The problem: Look through the lines below and extract each one that contains "Impress".

Exercise materials:
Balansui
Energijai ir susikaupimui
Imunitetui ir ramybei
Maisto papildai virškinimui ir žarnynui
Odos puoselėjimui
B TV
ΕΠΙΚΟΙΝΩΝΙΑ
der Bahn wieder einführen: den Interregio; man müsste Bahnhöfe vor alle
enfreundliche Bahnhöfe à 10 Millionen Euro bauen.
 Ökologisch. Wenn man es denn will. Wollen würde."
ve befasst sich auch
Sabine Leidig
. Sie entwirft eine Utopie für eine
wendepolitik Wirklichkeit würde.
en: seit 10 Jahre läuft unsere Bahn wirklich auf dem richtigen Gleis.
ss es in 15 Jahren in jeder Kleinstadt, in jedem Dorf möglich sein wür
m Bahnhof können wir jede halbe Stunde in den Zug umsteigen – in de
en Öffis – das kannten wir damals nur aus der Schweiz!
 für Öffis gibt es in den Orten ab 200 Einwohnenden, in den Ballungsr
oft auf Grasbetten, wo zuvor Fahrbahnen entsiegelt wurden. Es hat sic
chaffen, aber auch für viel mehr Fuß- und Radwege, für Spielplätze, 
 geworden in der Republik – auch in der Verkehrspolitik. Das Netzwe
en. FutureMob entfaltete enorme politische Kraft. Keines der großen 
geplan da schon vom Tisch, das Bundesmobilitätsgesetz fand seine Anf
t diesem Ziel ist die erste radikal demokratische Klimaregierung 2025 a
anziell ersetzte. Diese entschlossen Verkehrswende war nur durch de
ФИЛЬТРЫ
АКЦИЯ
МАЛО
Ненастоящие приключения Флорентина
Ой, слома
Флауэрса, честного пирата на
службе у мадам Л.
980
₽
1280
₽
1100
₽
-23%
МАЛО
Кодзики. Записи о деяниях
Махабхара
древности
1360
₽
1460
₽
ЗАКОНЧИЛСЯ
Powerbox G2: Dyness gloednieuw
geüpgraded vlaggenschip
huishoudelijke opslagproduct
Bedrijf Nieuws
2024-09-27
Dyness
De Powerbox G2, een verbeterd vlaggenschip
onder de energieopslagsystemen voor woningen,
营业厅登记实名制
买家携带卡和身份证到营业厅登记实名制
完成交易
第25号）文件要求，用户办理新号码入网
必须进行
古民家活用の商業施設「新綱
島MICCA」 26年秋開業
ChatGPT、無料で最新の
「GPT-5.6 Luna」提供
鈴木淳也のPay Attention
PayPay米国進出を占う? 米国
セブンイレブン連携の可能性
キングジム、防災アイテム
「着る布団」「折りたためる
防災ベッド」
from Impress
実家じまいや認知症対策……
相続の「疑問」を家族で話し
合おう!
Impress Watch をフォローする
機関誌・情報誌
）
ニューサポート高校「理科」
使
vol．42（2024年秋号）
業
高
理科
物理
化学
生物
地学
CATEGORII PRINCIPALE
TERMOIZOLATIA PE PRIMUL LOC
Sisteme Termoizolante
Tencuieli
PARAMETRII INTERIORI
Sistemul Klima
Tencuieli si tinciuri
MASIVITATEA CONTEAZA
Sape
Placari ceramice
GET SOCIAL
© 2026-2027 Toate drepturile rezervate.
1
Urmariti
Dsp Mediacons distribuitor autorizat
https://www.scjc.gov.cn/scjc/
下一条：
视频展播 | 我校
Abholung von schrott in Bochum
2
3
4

Answer space:
from Impress
Impress Watch をフォローする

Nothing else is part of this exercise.